In this example, the menu button 443, when selected, displays a list, table, pop-up window providing the user with selectable options to access and/or initiate one or more display and/or back-end processing functions. For example, the menu button 443 may include an option to refresh and/or update any of the statistics or metrics being displayed, change the type of statistics or metrics being displayed, select to display comparative statistics and metrics of multiple players at the same time, change user display preferences and assumptions, etc. The menu button 443 may also include options to enable the user to review past player sessions, compare the player metrics over a user-selected period of time, visualize player trends or improvements, and the like.

The navigation buttons 444 enable a user to go forward and backward to a prior display and a next display, for example. The search bar 445 can be configured to receive user input and search for any information of operations of the back-end processing layer 430, such as searching for historical statistics of a particular player(s), calculating tendencies of a player against a particular opponent or in particular weather conditions, etc.

The various display areas 446 a-446 e can be configured to display multiple visualizations of player metrics and analytics simultaneously, and/or visualizations of multiple players simultaneously. In the example shown, display area 446 a shows a graphical representation of a player's receiving/rushing yards per game over a specified number of games; display area 446 b shows a graphical representation of the player's top-end speed during a given game; display area 446 c shows trace lines of the player's route paths in a current game; display area 446 d shows a graphical representation of the player's top grip strength per carry/reception; and display area 446 e is configured to display videos. With respect to the trace lines shown in display area 446 c, the user may select a trace line or otherwise provide input to indicate that the selected route path is ‘ideal.’ This indication can then be utilized by the back-end processing layer 430 (i.e., the analytics and insights engine 433) to create a new training data set in which the selected route path can serve as a benchmark for measuring future user performance, as discussed above.

Dynamic summary area 447 includes certain information and metrics of a player (e.g., “J. Smith”), which are dynamically updated, in real-time (or near real-time) as new sensor data is received, processed and provided by the back-end processing layer 430. In this example, the information and metrics being displayed include the player's name, catch radius, top speed, route accuracy and route consistency. As indicated above, the information and metrics being displayed are customizable by the user.

In some embodiments, the interactive GUI 442 may also include any number of alerts and/or feedback mechanisms. These may include, for example, push notifications or color-coded alerts (e.g., generated by the back-end processing layer 430) to indicate significant events (e.g., unusually high force or deviation from normal patterns), allowing for real-time feedback.

Turning now to FIG. 6 , a flow diagram illustrating an exemplary process 600 for capturing data, and generating and displaying real-time metrics and statistics, according to this disclosure, is shown. At step 601 (Data Acquisition), the sensors integrated into the glove device 401 discussed above continuously capture raw data relating to the movement(s) and gripping activities of the wearer of the glove device 401. Such data can include motion, pressure, force, weather, heart rate, etc.

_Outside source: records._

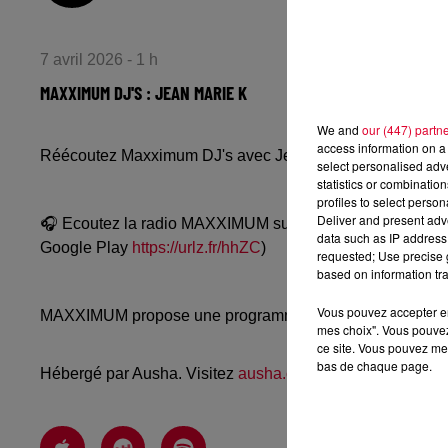
7 avril 2026 - 1 h
MAXXIMUM DJ'S : JEAN MARIE K
We and
our (447) partn
access information on a 
Réécoutez Maxximum DJ's avec Jean Marie K du lundi 6 
select personalised ad
statistics or combinatio
profiles to select person
Deliver and present adv
🎧 Ecoutez la radio MAXXIMUM sur
www.radiofg.com/m
data such as IP address 
Google Play
https://urlz.fr/hhZC
)
requested; Use precise g
based on information tra
Vous pouvez accepter en 
MAXXIMUM propose une programmation techno, mélodic, a
mes choix". Vous pouvez
ce site. Vous pouvez met
bas de chaque page.
Hébergé par Ausha. Visitez
ausha.co/politique-de-confiden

At step 602 (Data Transmission), data that has been capture, preprocessed and/or packaged by the data capture layer 410 can be sent from the glove device 401 to the back-end processing layer 430. At step 603 (Data Processing), the back-end processing layer 430 processes the raw data, applying AI models, algorithms and mathematical techniques to extract metrics, recognize patterns, compute insights and generate visualizations, which can then be transmitted to the front-end display layer 440.

At step 604 (Data Display), the processed data is sent to the front-end display layer 440, where an interactive GUI 442 provides real-time and historical views of player metrics, statistics, visualizations, insights, etc. on a display of a front-end display device 441. As noted above, as new data is received and processed by the back-end processing layer 430 (Step 603), this step 604 can continually and dynamically provide updated information, metrics, etc., to the front-end display device 441, for display on the interactive GUI 442 as the updates occur. In this manner, the interactive GUI 442 can continually display the latest and most up-to-date data and information.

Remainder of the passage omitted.